4. Integrate sustainability firm-wide through thoughtful operationalization
To further integrate business and sustainability within their organizations, smart companies are:
- Redefining roles and responsibilities as corporate functions are transformed or reassigned to give life to companies’ sustainability commitments. We heard a lot of recognition that everyone in the company has a role to play, although it looks different for various corporate leaders roles:
- CFOs, CSOs, and ESG leads must provide expertise to help ensure that sustainability considerations are prioritized in decision-making processes and reporting. CFOs and CSOs both play a critical role in ensuring that sustainability objectives are fully integrated into their companies financial and strategic planning. Colgate’s CFO Stanley J. Sutula III and chief sustainability officer Ann Tracy discussed on stage how they collaborate closely to embed sustainability as a core component of growth and risk management at Colgate. While the distribution of roles and responsibilities is becoming clearer, there is still considerable uncertainty about how to change the culture, practices and do the work.
- Functional leaders are tasked to translate companies’ commitments into concrete business practices and daily operations. They need to deeply understand the company’s ambitions in order to identify what they can transform in their operations, commercial and business practices. This requires a complete shift in paradigm from being purely focused on measuring business KPIs to being accountable for the company’s sustainability commitments.

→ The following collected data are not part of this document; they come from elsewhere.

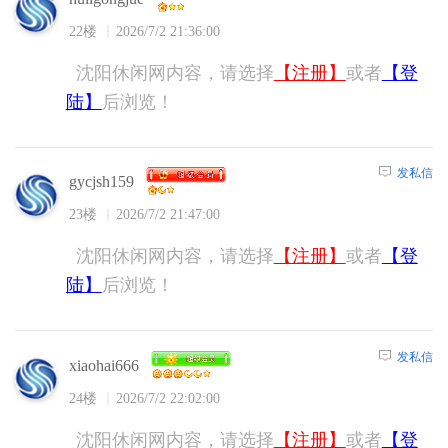
22楼
2026/7/2 21:36:00
沈阳休闲网内容，请选择
【注册】
或者
【登
陆】
后浏览！
发私信
gycjsh159
23楼
2026/7/2 21:47:00
沈阳休闲网内容，请选择
【注册】
或者
【登
陆】
后浏览！
发私信
xiaohai666
24楼
2026/7/2 22:02:00
沈阳休闲网内容，请选择
【注册】
或者
【登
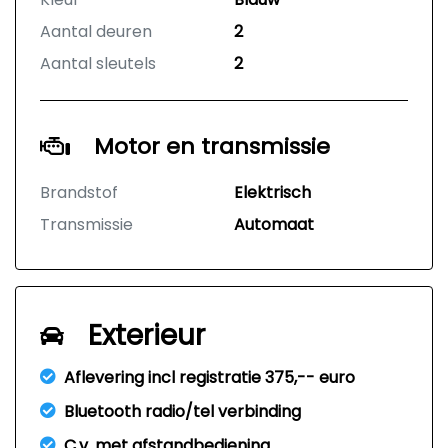
Aantal deuren
2
Aantal sleutels
2
Motor en transmissie
Brandstof
Elektrisch
Transmissie
Automaat
Exterieur
Aflevering incl registratie 375,-- euro
Bluetooth radio/tel verbinding
C.v. met afstandbediening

- Revisiting how employees are engaged in their company’s sustainability journey and developing sustainability champions across the workforce. This means making sure employees understand the role they play in achieving firm-wide sustainability objectives, are clear on what needs to/will change in their day to day job as a result, and are being equipped with needed skills/knowledge to support their company’s integration of sustainability and business ambitions.
- Breaking silos between different parts of the company in order to align on business and societal ambitions. Smart leaders are examining how each part of the company, from philanthropy, to commercial divisions, contribute toward the same goals.
- Making the business case for greater transformation. To get buy-in for deeper transformation within companies, creative leaders will strengthen the business case for sustainability, quantifying risks and benefits that embed sustainability throughout the business to create a compelling case for various audiences, including investors and company key decision makers (executive leadership teams).
We look forward to connecting and learning with corporate sustainability leaders who are interested in integrating their sustainability goals with their business objectives and into their company’s operations and culture.